◆ Data to examine ◆
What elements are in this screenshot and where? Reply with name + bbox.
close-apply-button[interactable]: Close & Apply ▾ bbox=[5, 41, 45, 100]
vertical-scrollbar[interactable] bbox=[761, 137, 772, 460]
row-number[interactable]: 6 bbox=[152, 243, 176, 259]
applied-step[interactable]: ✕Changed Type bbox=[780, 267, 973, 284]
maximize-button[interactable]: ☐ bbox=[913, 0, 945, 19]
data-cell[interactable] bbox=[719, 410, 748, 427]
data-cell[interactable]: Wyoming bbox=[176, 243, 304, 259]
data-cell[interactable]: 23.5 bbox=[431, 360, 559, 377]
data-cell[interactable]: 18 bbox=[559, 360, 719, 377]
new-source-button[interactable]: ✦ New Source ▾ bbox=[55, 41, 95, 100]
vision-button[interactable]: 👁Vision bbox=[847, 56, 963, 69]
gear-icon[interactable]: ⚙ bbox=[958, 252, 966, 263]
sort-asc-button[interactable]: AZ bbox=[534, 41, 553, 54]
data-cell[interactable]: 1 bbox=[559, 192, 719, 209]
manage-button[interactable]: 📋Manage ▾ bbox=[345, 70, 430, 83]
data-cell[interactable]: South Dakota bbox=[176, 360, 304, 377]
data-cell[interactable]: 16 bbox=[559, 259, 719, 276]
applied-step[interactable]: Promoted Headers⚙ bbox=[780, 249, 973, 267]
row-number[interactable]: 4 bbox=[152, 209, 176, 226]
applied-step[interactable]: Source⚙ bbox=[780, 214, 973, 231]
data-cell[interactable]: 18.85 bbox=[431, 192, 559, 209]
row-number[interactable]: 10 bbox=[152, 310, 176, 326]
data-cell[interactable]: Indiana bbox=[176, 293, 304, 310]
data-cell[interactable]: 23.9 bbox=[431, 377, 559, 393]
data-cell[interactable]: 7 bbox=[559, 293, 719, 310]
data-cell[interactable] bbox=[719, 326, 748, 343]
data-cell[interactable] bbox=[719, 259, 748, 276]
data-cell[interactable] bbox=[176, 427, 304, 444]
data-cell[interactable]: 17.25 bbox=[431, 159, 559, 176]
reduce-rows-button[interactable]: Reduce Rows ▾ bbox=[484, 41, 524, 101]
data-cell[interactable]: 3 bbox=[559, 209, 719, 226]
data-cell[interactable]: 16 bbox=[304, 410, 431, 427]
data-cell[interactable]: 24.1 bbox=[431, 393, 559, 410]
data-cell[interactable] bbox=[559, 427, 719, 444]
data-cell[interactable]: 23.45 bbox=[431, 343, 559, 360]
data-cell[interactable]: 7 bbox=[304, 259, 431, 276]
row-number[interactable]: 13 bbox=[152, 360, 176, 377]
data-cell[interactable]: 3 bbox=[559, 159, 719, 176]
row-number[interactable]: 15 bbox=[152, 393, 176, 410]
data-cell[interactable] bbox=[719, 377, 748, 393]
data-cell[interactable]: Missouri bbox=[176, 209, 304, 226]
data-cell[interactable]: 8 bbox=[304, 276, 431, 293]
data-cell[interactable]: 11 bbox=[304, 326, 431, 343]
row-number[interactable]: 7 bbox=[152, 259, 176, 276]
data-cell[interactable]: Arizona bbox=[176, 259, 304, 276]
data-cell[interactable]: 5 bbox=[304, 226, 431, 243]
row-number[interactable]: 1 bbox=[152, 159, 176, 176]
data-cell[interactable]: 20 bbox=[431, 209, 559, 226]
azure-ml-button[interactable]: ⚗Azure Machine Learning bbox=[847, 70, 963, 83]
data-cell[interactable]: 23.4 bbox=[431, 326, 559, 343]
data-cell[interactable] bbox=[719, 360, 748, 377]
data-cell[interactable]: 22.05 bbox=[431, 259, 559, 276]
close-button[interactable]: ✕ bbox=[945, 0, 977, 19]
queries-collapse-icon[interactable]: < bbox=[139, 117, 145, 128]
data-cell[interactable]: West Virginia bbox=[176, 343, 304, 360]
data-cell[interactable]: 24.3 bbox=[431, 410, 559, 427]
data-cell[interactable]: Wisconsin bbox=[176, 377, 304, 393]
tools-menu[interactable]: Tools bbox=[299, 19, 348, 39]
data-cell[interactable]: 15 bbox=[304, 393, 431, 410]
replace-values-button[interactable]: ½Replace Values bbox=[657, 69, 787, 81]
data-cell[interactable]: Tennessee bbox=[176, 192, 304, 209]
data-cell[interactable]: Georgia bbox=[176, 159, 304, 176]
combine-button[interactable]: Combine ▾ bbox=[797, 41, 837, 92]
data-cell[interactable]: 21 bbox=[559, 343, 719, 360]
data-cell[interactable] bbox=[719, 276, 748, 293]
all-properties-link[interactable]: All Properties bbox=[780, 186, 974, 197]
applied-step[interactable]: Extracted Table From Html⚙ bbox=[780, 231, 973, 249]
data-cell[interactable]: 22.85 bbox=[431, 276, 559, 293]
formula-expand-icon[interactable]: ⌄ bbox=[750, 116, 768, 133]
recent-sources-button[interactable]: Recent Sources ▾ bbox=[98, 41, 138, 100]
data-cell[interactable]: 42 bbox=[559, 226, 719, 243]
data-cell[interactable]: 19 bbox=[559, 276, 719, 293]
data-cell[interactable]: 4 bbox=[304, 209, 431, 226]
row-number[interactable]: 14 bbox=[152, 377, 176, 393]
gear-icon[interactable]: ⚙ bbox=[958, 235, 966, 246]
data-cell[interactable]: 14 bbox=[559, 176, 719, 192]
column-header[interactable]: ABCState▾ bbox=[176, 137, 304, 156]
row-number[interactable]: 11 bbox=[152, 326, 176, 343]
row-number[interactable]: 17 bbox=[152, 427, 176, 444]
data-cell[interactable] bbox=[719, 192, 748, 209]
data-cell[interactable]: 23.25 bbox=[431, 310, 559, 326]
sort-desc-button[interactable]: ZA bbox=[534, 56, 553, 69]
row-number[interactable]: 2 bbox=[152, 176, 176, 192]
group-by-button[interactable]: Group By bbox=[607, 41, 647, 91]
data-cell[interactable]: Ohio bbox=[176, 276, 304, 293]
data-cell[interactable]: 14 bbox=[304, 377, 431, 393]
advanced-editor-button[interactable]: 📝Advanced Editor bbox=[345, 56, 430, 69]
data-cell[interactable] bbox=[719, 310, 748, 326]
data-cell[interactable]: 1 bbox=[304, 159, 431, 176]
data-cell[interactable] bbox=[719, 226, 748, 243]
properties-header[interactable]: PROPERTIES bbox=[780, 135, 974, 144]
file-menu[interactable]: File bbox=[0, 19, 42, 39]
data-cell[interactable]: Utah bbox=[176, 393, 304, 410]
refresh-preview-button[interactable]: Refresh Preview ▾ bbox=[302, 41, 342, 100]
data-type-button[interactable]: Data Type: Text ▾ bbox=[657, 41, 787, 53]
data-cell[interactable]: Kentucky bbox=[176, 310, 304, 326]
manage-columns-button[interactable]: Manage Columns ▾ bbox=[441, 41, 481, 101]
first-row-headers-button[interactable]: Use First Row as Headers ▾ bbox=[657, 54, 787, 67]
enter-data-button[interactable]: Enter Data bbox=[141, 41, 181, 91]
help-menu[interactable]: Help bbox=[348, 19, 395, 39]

◆ Task brief ◆
Copy out each line of the listing where the string "Headers" appears.

◆ Solution to this exercise ◆
applied-step[interactable]: Promoted Headers⚙ bbox=[780, 249, 973, 267]
first-row-headers-button[interactable]: Use First Row as Headers ▾ bbox=[657, 54, 787, 67]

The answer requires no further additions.